--- Task to complete ---
Each entry below must be written out exactly, with pictures left out.

--- Source information ---
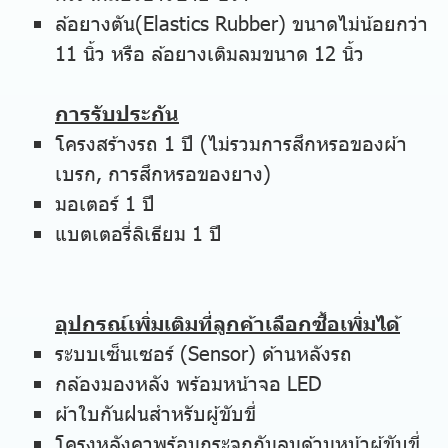
ล้อยางตัน(Elastics Rubber) ขนาดไม่น้อยกว่า
11 นิ้ว หรือ ล้อยางเติมลมขนาด 12 นิ้ว
การรับประกัน
โครงสร้างรถ 1 ปี (ไม่รวมการสึกหรอของผ้า
เบรก, การสึกหรอของยาง)
มอเตอร์ 1 ปี
แบตเตอรี่ลิเธียม 1 ปี
อุปกรณ์เพิ่มเติมที่ลูกค้าเลือกซื้อเพิ่มได้
ระบบเซ็นเซอร์ (Sensor) ด้านหลังรถ
กล้องมองหลัง พร้อมหน้าจอ LED
ผ้าใบกันฝนสำหรับผู้ขับขี่
โครงหลังคาพร้อมกระจกกันลมด้านหน้าผู้ขับขี่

--- Output below ---
ล้อยางตัน(Elastics Rubber) ขนาดไม่น้อยกว่า
11 นิ้ว หรือ ล้อยางเติมลมขนาด 12 นิ้ว
การรับประกัน
โครงสร้างรถ 1 ปี (ไม่รวมการสึกหรอของผ้า
เบรก, การสึกหรอของยาง)
มอเตอร์ 1 ปี
แบตเตอรี่ลิเธียม 1 ปี
อุปกรณ์เพิ่มเติมที่ลูกค้าเลือกซื้อเพิ่มได้
ระบบเซ็นเซอร์ (Sensor) ด้านหลังรถ
กล้องมองหลัง พร้อมหน้าจอ LED
ผ้าใบกันฝนสำหรับผู้ขับขี่
โครงหลังคาพร้อมกระจกกันลมด้านหน้าผู้ขับขี่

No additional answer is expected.